GIVEN RECORDS Block Start
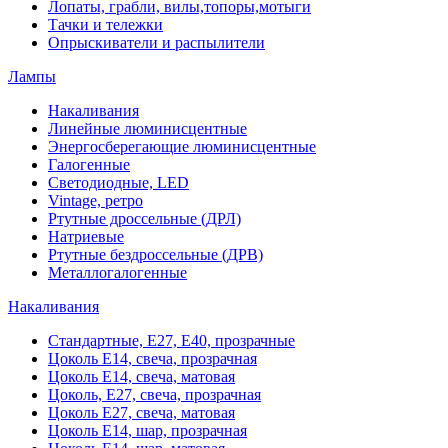
Лопаты, грабли, вилы,топоры,мотыги
Тачки и тележки
Опрыскиватели и распылители
Лампы
Накаливания
Линейные люминисцентные
Энергосберегающие люминисцентные
Галогенные
Светодиодные, LED
Vintage, ретро
Ртутные дроссельные (ДРЛ)
Натриевые
Ртутные бездроссельные (ДРВ)
Металлогалогенные
Накаливания
Стандартные, Е27, Е40, прозрачные
Цоколь Е14, свеча, прозрачная
Цоколь Е14, свеча, матовая
Цоколь, Е27, свеча, прозрачная
Цоколь Е27, свеча, матовая
Цоколь Е14, шар, прозрачная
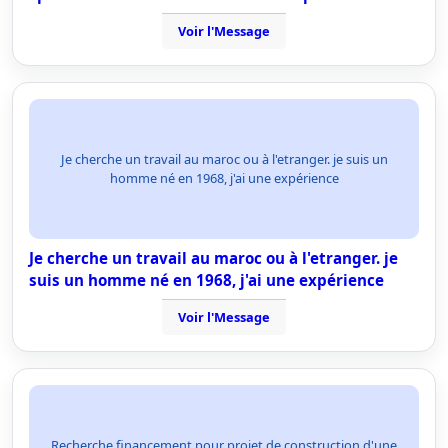
Voir l'Message
Je cherche un travail au maroc ou à l'etranger. je suis un
homme né en 1968, j'ai une expérience
Je cherche un travail au maroc ou à l'etranger. je
suis un homme né en 1968, j'ai une expérience
Voir l'Message
Recherche financement pour projet de construction d'une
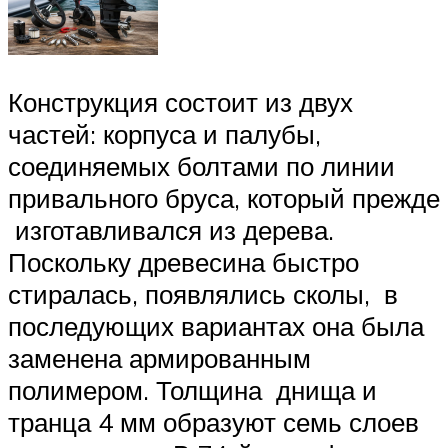
Конструкция состоит из двух
частей: корпуса и палубы,
соединяемых болтами по линии
привального бруса, который прежде
изготавливался из дерева.
Поскольку древесина быстро
стиралась, появлялись сколы, в
последующих вариантах она была
заменена армированным
полимером. Толщина днища и
транца 4 мм образуют семь слоев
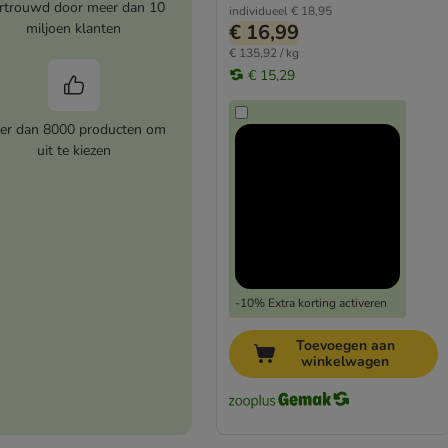
rtrouwd door meer dan 10
individueel
€ 18,95
miljoen klanten
€ 16,99
€ 135,92 / kg
€ 15,29
er dan 8000 producten om
uit te kiezen
-10% Extra korting activeren
Toevoegen aan
winkelwagen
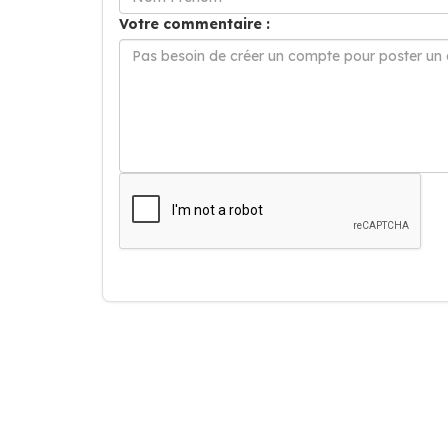
Votre commentaire :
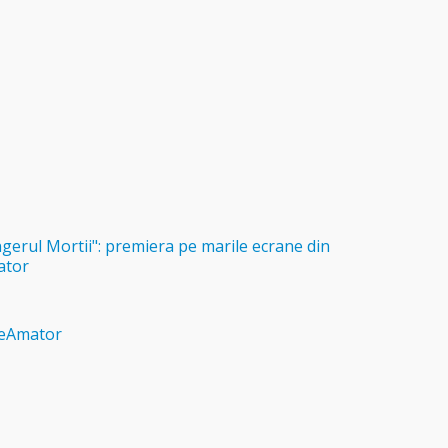
gerul Mortii": premiera pe marile ecrane din
ator
neAmator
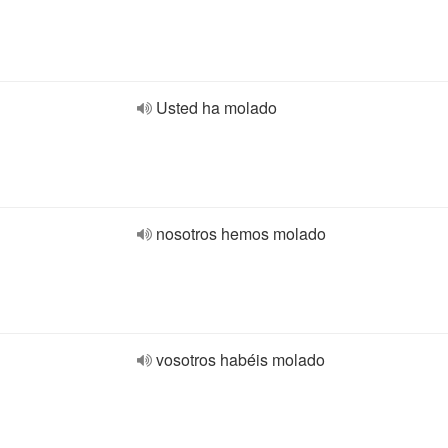
Usted ha molado
nosotros hemos molado
vosotros habéis molado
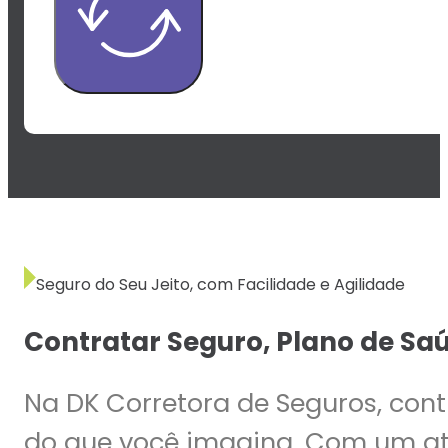
Seguro do Seu Jeito, com Facilidade e Agilidade
Contratar Seguro, Plano de Saú
Na DK Corretora de Seguros, cont
do que você imagina. Com um at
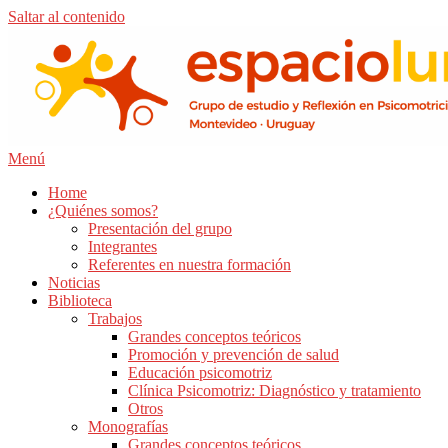
Saltar al contenido
Menú
Home
¿Quiénes somos?
Presentación del grupo
Integrantes
Referentes en nuestra formación
Noticias
Biblioteca
Trabajos
Grandes conceptos teóricos
Promoción y prevención de salud
Educación psicomotriz
Clínica Psicomotriz: Diagnóstico y tratamiento
Otros
Monografías
Grandes conceptos teóricos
GIVEN RECORDS Block End
» REQUIRED ACTION
Give the listing again word for word. Skip every image.

» SOLUTION TO THE PROBLEM
Лопаты, грабли, вилы,топоры,мотыги
Тачки и тележки
Опрыскиватели и распылители
Лампы
Накаливания
Линейные люминисцентные
Энергосберегающие люминисцентные
Галогенные
Светодиодные, LED
Vintage, ретро
Ртутные дроссельные (ДРЛ)
Натриевые
Ртутные бездроссельные (ДРВ)
Металлогалогенные
Накаливания
Стандартные, Е27, Е40, прозрачные
Цоколь Е14, свеча, прозрачная
Цоколь Е14, свеча, матовая
Цоколь, Е27, свеча, прозрачная
Цоколь Е27, свеча, матовая
Цоколь Е14, шар, прозрачная
Voir l'Message
Je cherche un travail au maroc ou à l'etranger. je suis un
homme né en 1968, j'ai une expérience
Je cherche un travail au maroc ou à l'etranger. je
suis un homme né en 1968, j'ai une expérience
Voir l'Message
Recherche financement pour projet de construction d'une
Конструкция состоит из двух
частей: корпуса и палубы,
соединяемых болтами по линии
привального бруса, который прежде
изготавливался из дерева.
Поскольку древесина быстро
стиралась, появлялись сколы, в
последующих вариантах она была
заменена армированным
полимером. Толщина днища и
транца 4 мм образуют семь слоев
rtrouwd door meer dan 10
individueel
€ 18,95
miljoen klanten
€ 16,99
€ 135,92 / kg
€ 15,29
er dan 8000 producten om
uit te kiezen
-10% Extra korting activeren
Toevoegen aan
winkelwagen
Votre commentaire :
gerul Mortii": premiera pe marile ecrane din
ator
neAmator
Usted ha molado
nosotros hemos molado
vosotros habéis molado
Seguro do Seu Jeito, com Facilidade e Agilidade
Contratar Seguro, Plano de Saú
Na DK Corretora de Seguros, cont
do que você imagina. Com um at
Saltar al contenido
Menú
Home
¿Quiénes somos?
Presentación del grupo
Integrantes
Referentes en nuestra formación
Noticias
Biblioteca
Trabajos
Grandes conceptos teóricos
Promoción y prevención de salud
Educación psicomotriz
Clínica Psicomotriz: Diagnóstico y tratamiento
Otros
Monografías
Grandes conceptos teóricos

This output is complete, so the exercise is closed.